You may be scratching your head asking how a museum that welcomed 6.7 million visitors this past fiscal year (measured from July 1 to June 30) wound up in the red. But the Met’s admission is pay-what-you-wish, meaning visitors can fork over as much or little as they’d like to get in. That’s compared to other New York City institutions that charge a set ticket price upwards of $20. And who among us has not gained entry to the Met’s incredible collection with the mere change in one’s pocket?

So the question becomes: Are stingy visitors to blame for the current deficit?

After playing around with some of the numbers, I don’t think so—at least not any more so than in years past. I took a look at the Met’s financials from fiscal years 2009 to 2015 to see if there is some connection between the average revenue received per person admitted to the museum and the institution’s surplus or deficit, year to year.

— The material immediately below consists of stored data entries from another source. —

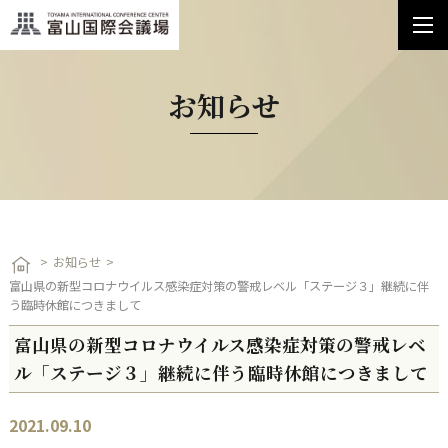
お知らせ
お知らせ
富山県の新型コロナウイルス感染症対策の警戒レベル「ステージ３」継続に伴
う臨時休館につきまして
富山県の新型コロナウイルス感染症対策の警戒レベ
ル「ステージ３」継続に伴う臨時休館につきまして
2021.09.10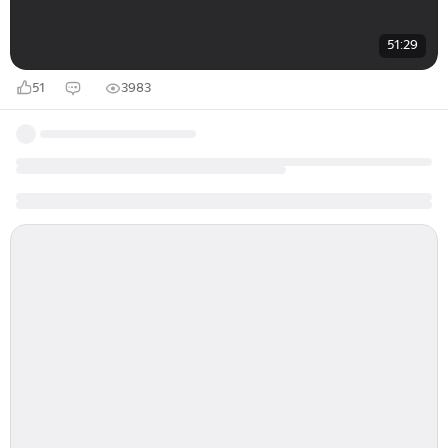
51:29
51
3983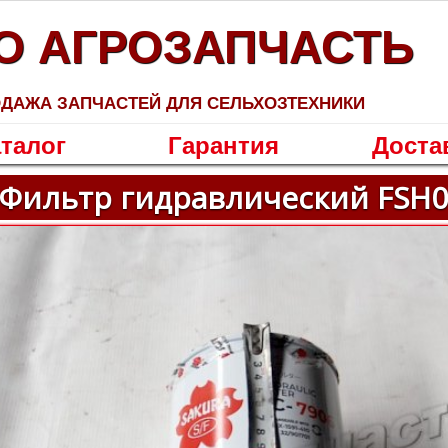
О АГРОЗАПЧАСТЬ
ДАЖА ЗАПЧАСТЕЙ ДЛЯ СЕЛЬХОЗТЕХНИКИ
талог
Гарантия
Доста
Фильтр гидравлический FSH06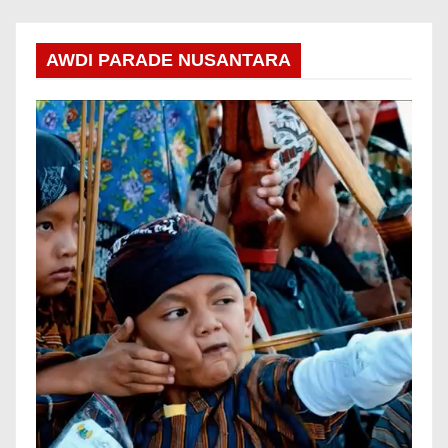
AWDI PARADE NUSANTARA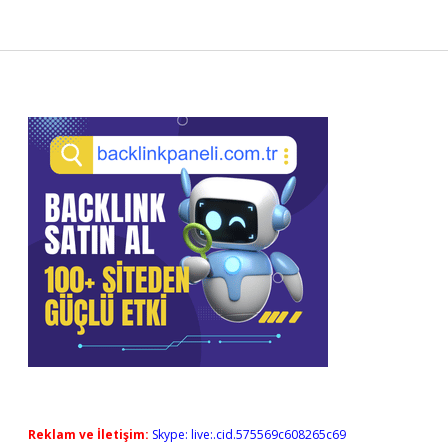
Sidebar
Reklam ve İletişim:
Skype: live:.cid.575569c608265c69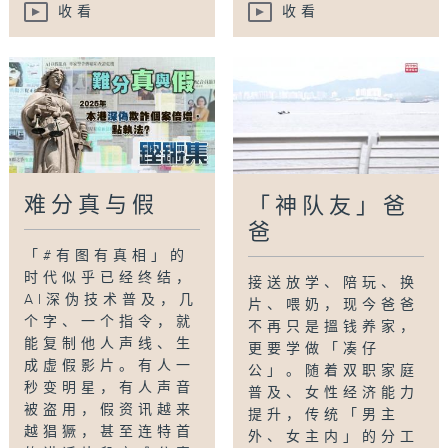
收看
收看
难分真与假
「神队友」爸
爸
「#有图有真相」的
时代似乎已经终结，
接送放学、陪玩、换
AI深伪技术普及，几
片、喂奶，现今爸爸
个字、一个指令，就
不再只是搵钱养家，
能复制他人声线、生
更要学做「凑仔
成虚假影片。有人一
公」。随着双职家庭
秒变明星，有人声音
普及、女性经济能力
被盗用，假资讯越来
提升，传统「男主
越猖獗，甚至连特首
外、女主内」的分工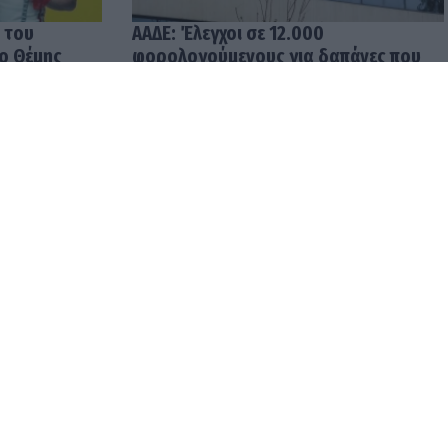
 του
ΑΑΔΕ: Έλεγχοι σε 12.000
 ο Θέμης
φορολογούμενους για δαπάνες που
υπερβαίνουν τα δηλωθέντα
εισοδήματα
04.08.2026 12:48
ρωμές σε
Ενοίκια: Υποχρεωτικές οι
ρίς
τραπεζικές πληρωμές από
την 1η Οκτωβρίου 2026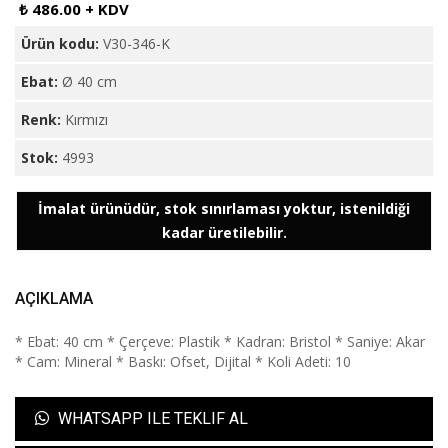
₺ 486.00 + KDV
Ürün kodu:
V30-346-K
Ebat:
Ø 40 cm
Renk:
Kırmızı
Stok:
4993
İmalat ürünüdür, stok sınırlaması yoktur, istenildiği
kadar üretilebilir.
AÇIKLAMA
* Ebat: 40 cm * Çerçeve: Plastik * Kadran: Bristol * Saniye: Akar
* Cam: Mineral * Baskı: Ofset, Dijital * Koli Adeti: 10
WHATSAPP ILE TEKLIF AL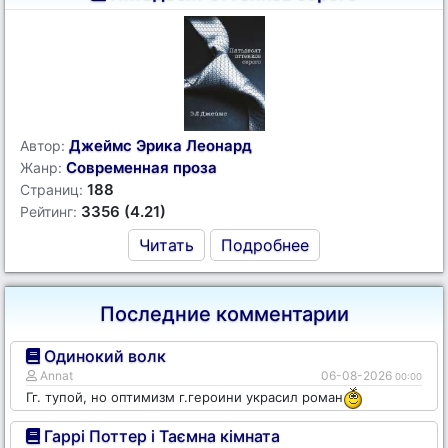
Джеймс Эрика Леонард
Автор:
Современная проза
Жанр:
188
Страниц:
3356 (4.21)
Рейтинг:
Читать
Подробнее
Последние комментарии
Одинокий волк
Annat
06-08-2026
00:00
Гг. тупой, но оптимизм г.героини украсил роман
Гаррі Поттер і Таємна кімната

Before we go in any deeper, a necessary if obvious preface: This is a complex topic. I’m not attempting to determine the source of the Met’s deficit. It is likely connected to multiple different factors, and the museum’s detailed financial report on this fiscal year isn’t released until November. Instead, I’m looking at a very isolated relationship—between revenue from admission per visitor and surplus/deficit—amid a sea of variables.

And that sea of variables is a stormy one. The deficit has grown steadily over the last few years, from $3.5 million in fiscal year 2014, to $7.7 million in fiscal year 2015, and to $10 million in fiscal year 2016. And as a New York Times piece by Robin Pogrebin has pointed out, the Met has made numerous ambitious financial plays over the last few years that are probably related to the current financial situation. Interestingly, along with the usual suspects (ambitious building projects, the Met Breuer), Pogrebin notes a softening of the Met’s admission language—from “recommended” to “suggested.” It’s a hint that museum go-ers and their wallets could be a factor.

There isn’t recent enough data available to know if the switch from “recommended” to “suggested” made a difference (though that will be something to watch for.) For now, with the historical data available, let's look at the numbers to see what we can glean.

Here’s a graph of the Met’s revenue per visitor from 2009 to 2015:

The underlying calculation is simple: it’s the museum’s admission revenue, divided by the number of visitors. So we see the Met gets an average of roughly $6 of revenue per visitor. There’s a large amount of fluctuation year to year, and there certainly is some that can’t be brushed off. But the actual percentage change in admissions revenue over the last three years is relatively small. And when we take a closer look to see if an increase or decrease in admissions revenue per visitor per year is correlated to whether the Met ran a surplus or deficit that same year, the answer is no.

Here’s the institution’s bottom line financials, graphed:

Compare that to revenue per visitor. Some years, they almost seem to be inversely related—but at the very least, there is not a predictable correlation. The Met can run a surplus when visitors are generating relatively little revenue, and can run a deficit when they’re generating more.

This doesn’t mean the suggested donation policy isn’t a cash drain. The MoMA—which charged $25 for adults—saw roughly $10 of admission revenue per visitor in the 2014 fiscal year. There’s no guarantee they calculate revenue in a way comparable to the Met. But if the Met did receive a similar $10 in revenue per visitor, their deficit would be wiped out. This is not to say that if the Met introduced a mandatory admission policy it would automatically find itself in good fiscal health. Being pay-what-you-wish makes the Met one of the most accessible and affordable in New York City.

One final note: Museum attendance figures are known to have a countercyclical relationship to the broader economy. This means that as the economy gets worse, museum attendance generally increases and vice versa. This can be a problem for museums whose budgets depend less on attendance revenue and more on the corporate, philanthropic dollars that typically dry up during a recession. So attendance can be soaring while the revenue sources museums depend on grow shaky.

I may have to eat a healthy slice of humble pie when the Met does release their detailed numbers for the 2016 fiscal year in November, but for now I’m skeptical that they’ll show a sizable drop in attendance revenue per visitor. And even if we do see a decrease, history indicates that such drops are not correlated to a deficit.